Des messages de soutien sur les murs de la cité Maison Blanche à Marseille
Des messages de soutien sur les murs de la cité Maison Blanche à Marseille - C.Delabroy/20 Minutes

« Une famille sous le choc. »

Dans le quartier, des vidéos tournent, de même que des témoignages en provenance de la cité des Marronniers, où la course-poursuite s’est achevée vendredi par les tirs mortels de la Bac Nord. « Toutes les personnes qui ont vu ou filmé peuvent se manifester auprès de l’IGPN, elles n’ont rien à craindre, invite Me Clément Dalançon, l’avocat du père de Mehdi. C’est une famille sous le choc. Leur désir est de connaître la vérité sur les circonstances exactes de l’usage des armes par les forces de police. »

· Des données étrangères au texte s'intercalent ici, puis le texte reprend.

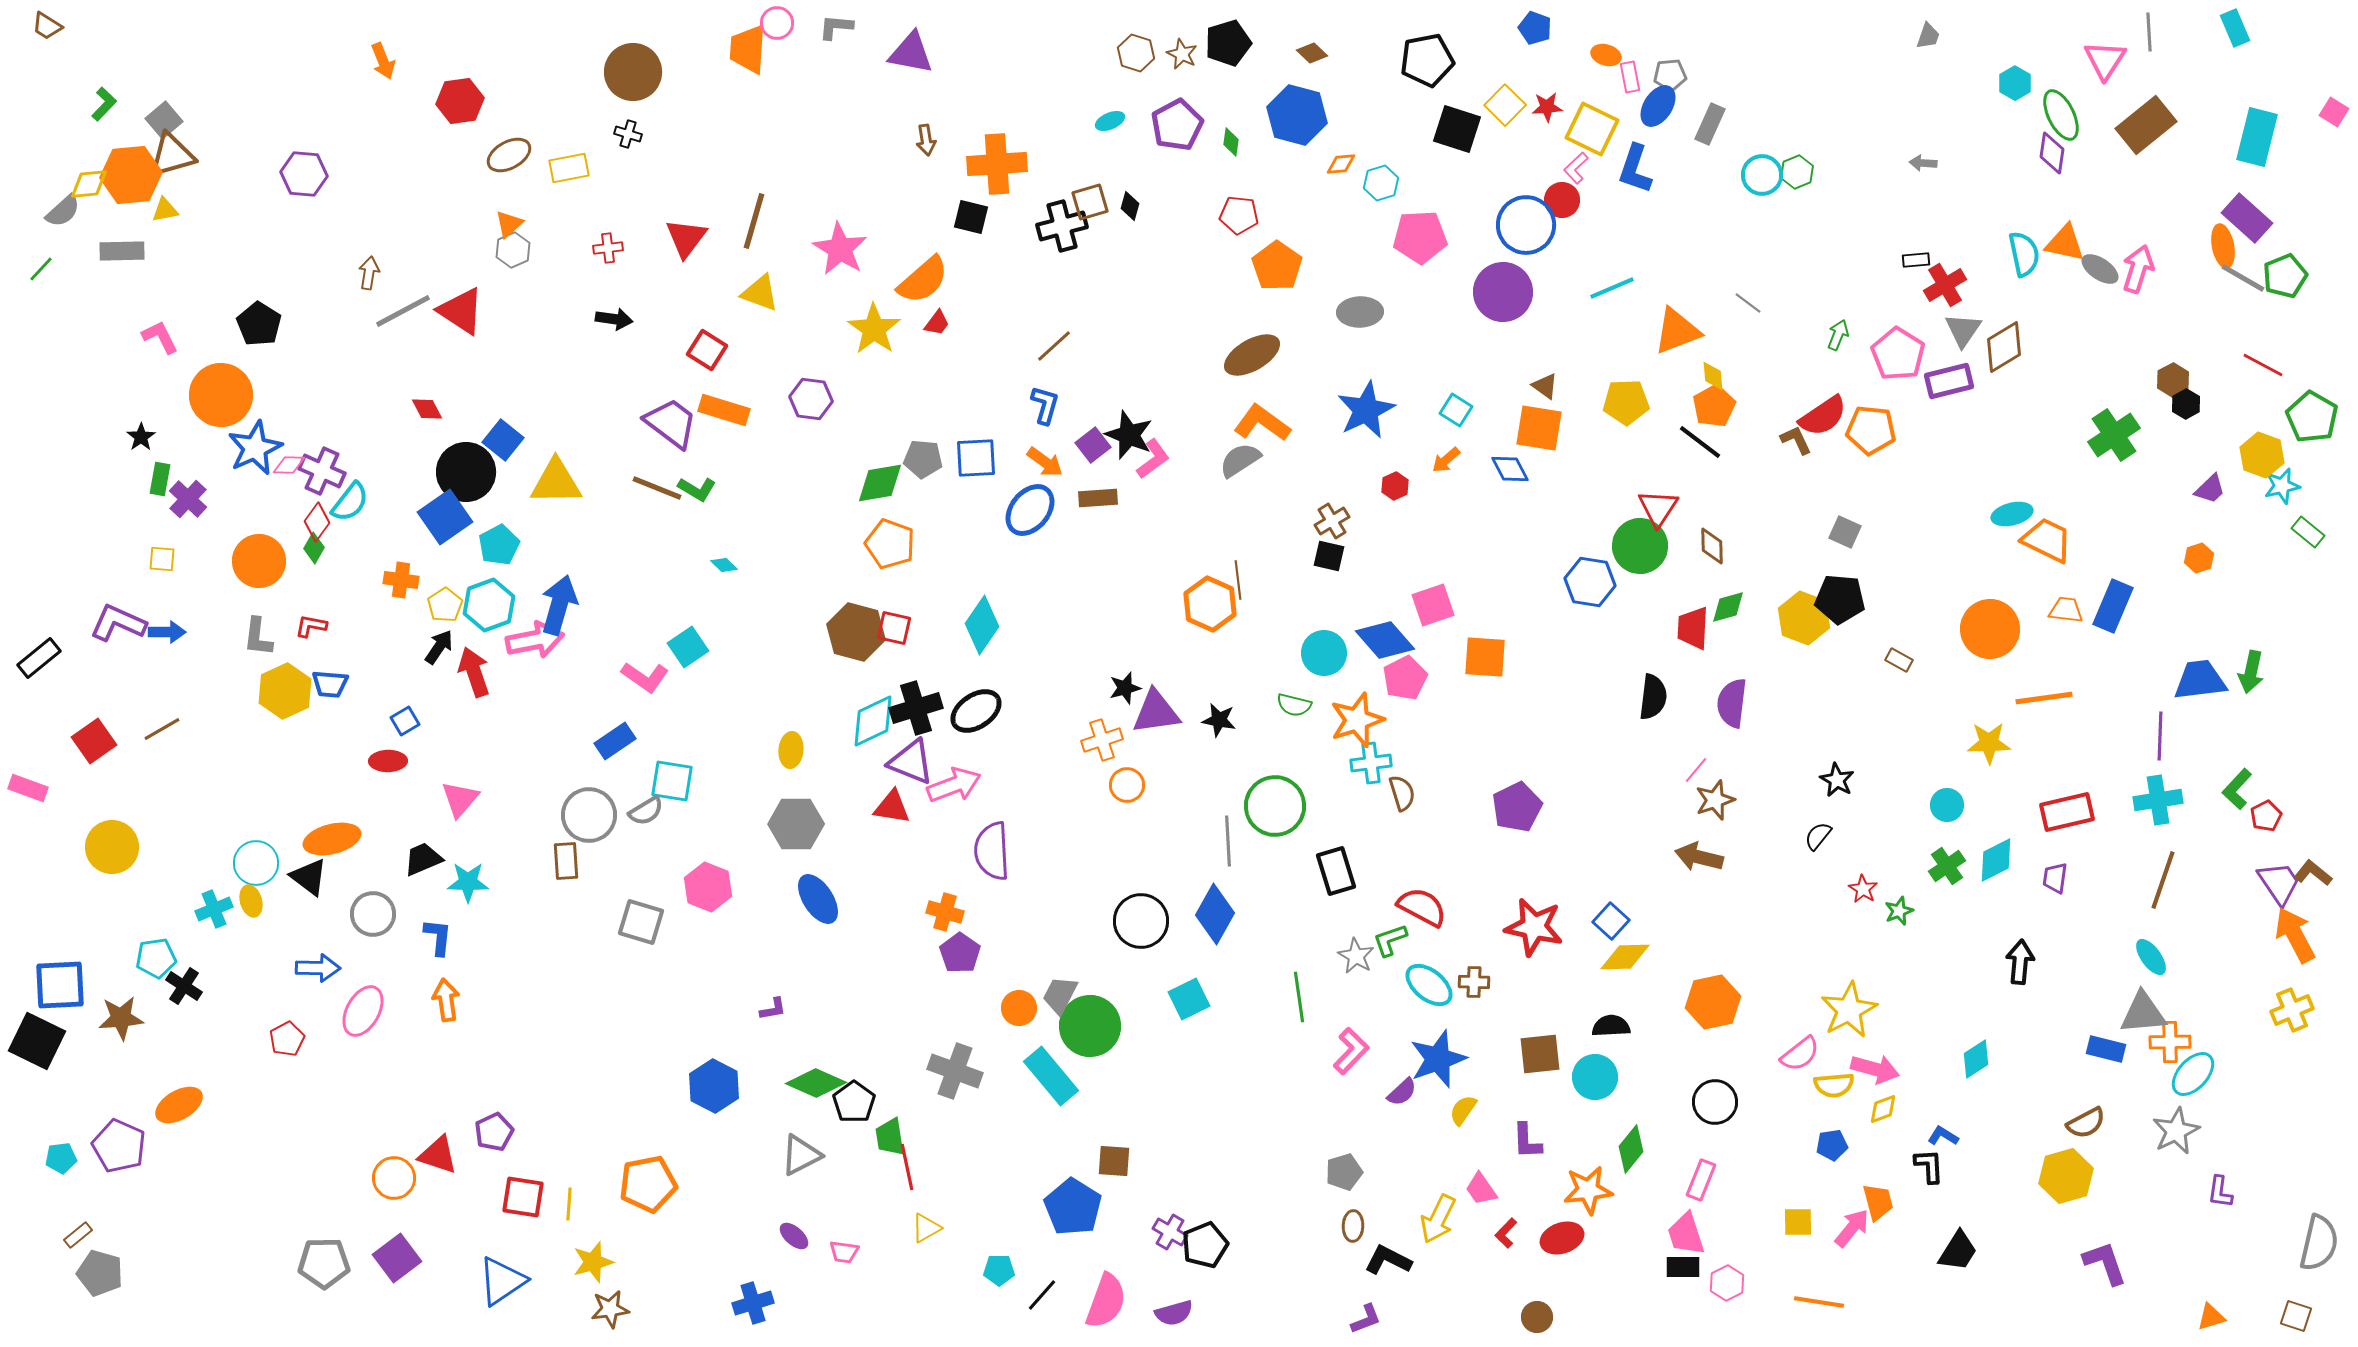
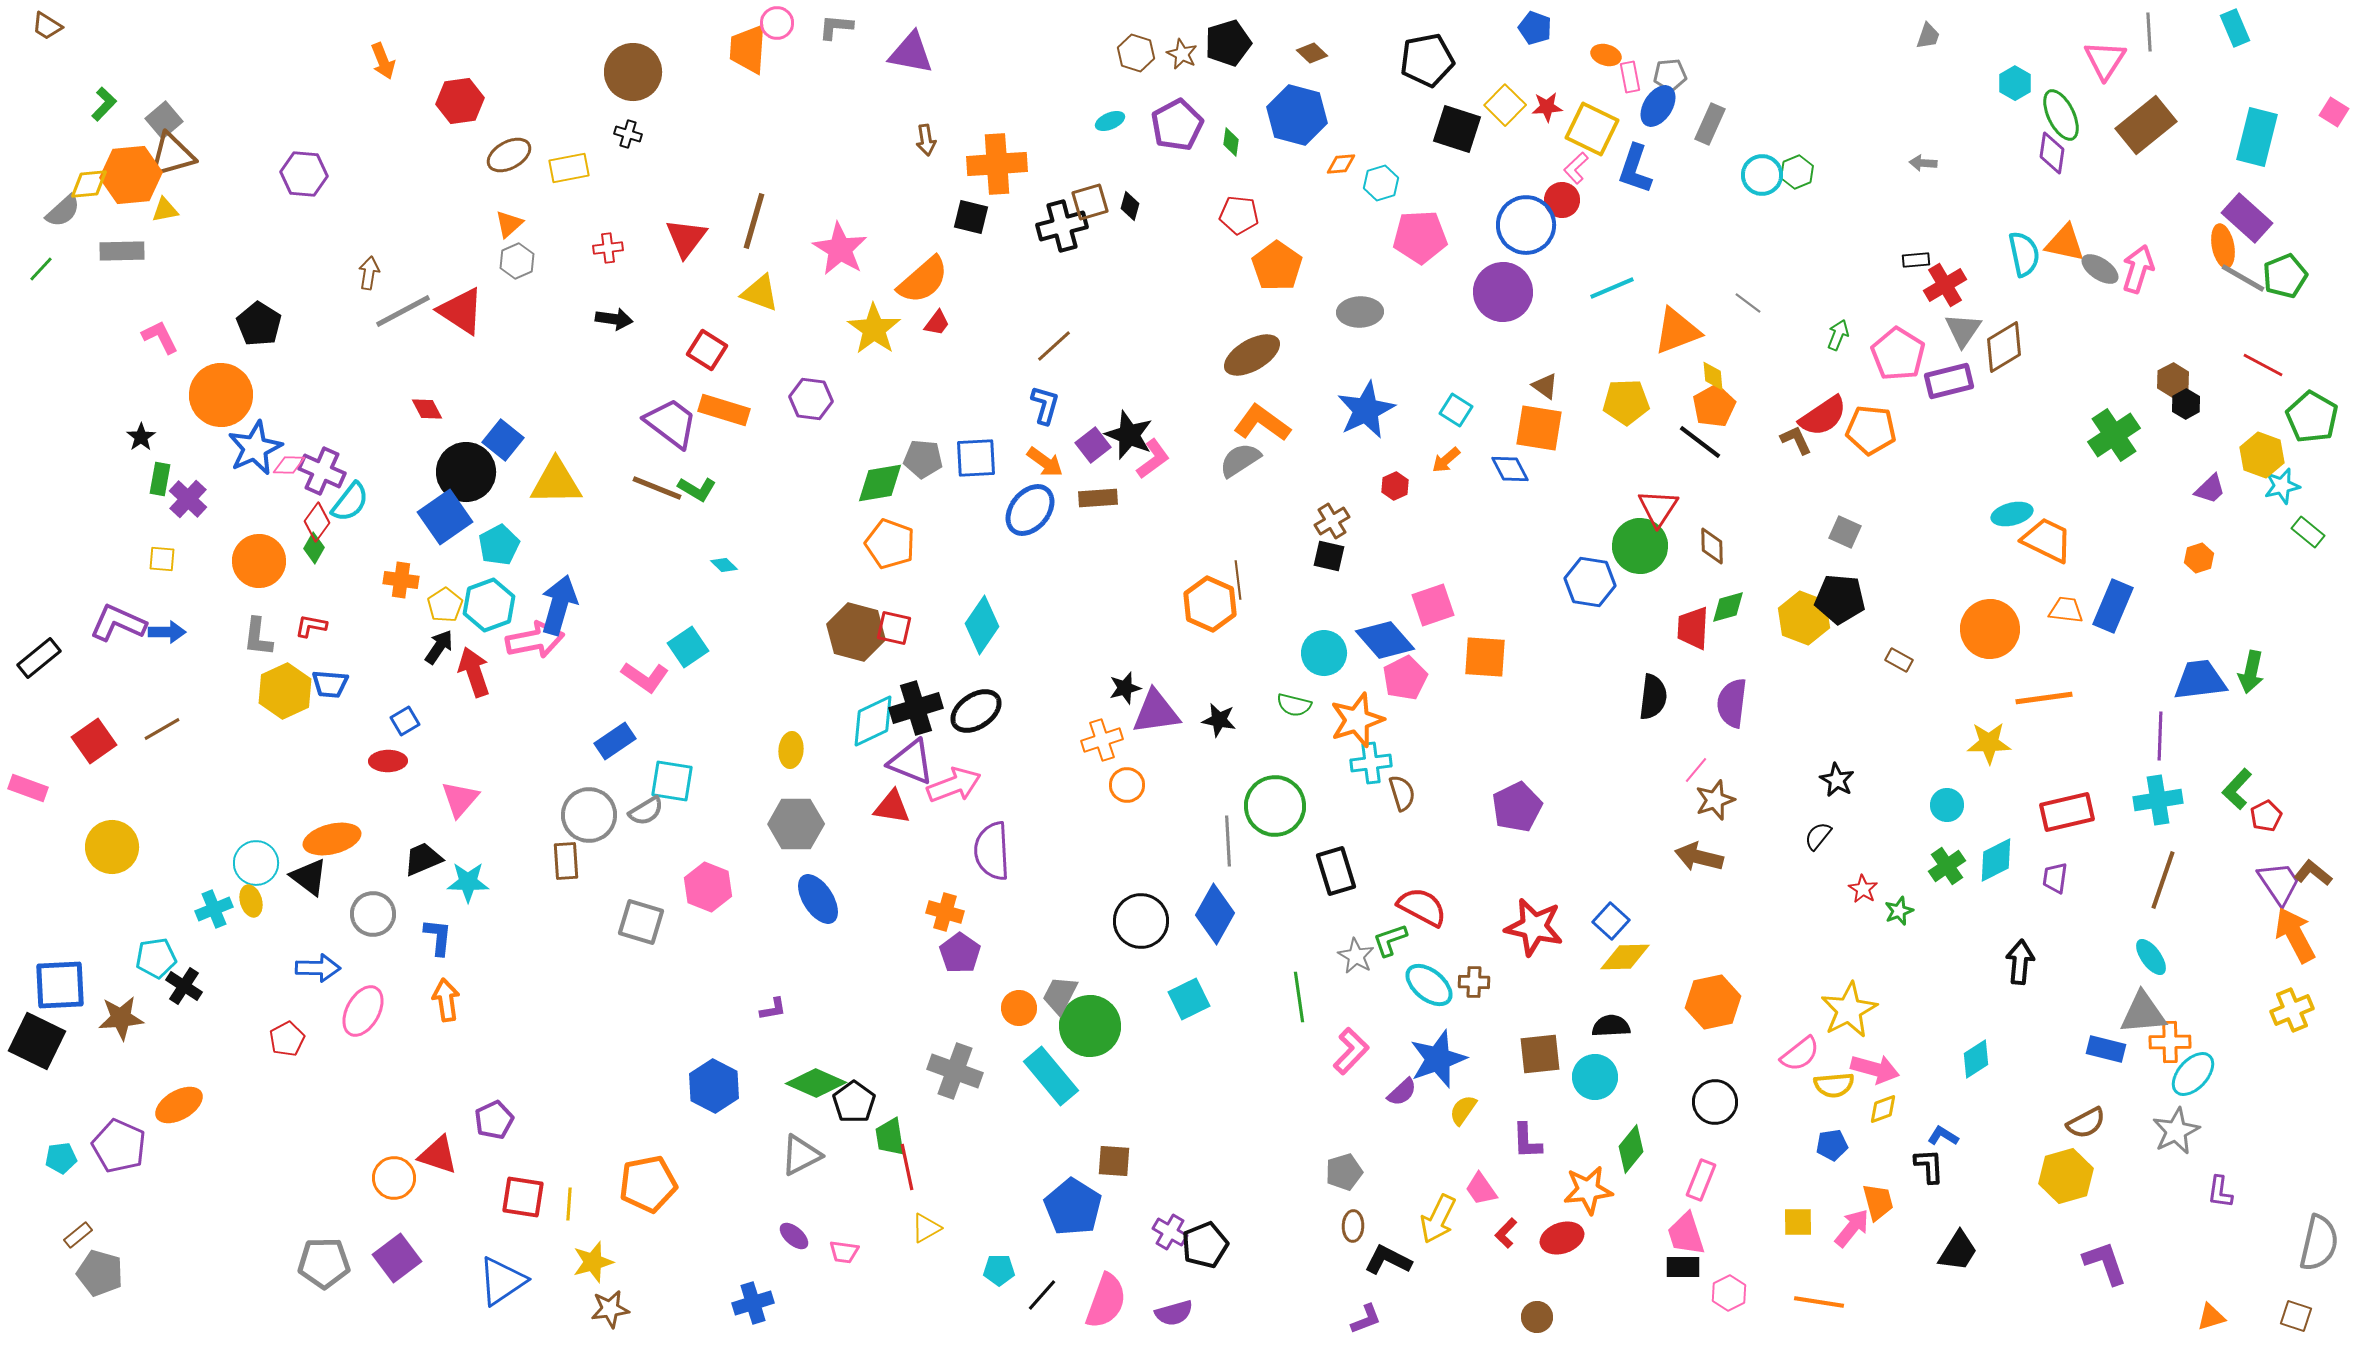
gray hexagon at (513, 250): moved 4 px right, 11 px down
purple pentagon at (494, 1132): moved 12 px up
pink hexagon at (1727, 1283): moved 2 px right, 10 px down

« Quand bien même ce serait vraiment passé comme ils disent, que le petit les aurait mis en joue, il y a au moins une première sommation, et une fois que le corps est à terre, on appelle les pompiers, on ne lui passe pas les menottes », s’émeut Dandy*, du collectif Maison Blanche, qui du haut de ses 25 ans a vu grandir Mehdi. « C’étaient des petits, je ne voulais pas qu’ils fassent de bêtises, continue-t-il. Mehdi, il avait tout le temps le sourire, il était curieux de tout connaître. Je me retrouvais en lui avec son caractère à ne pas rester en place. Je peux vous dire, pour avoir vu le placard qu’il partage avec son frère, il n’a pas la garde-robe d’un braqueur ».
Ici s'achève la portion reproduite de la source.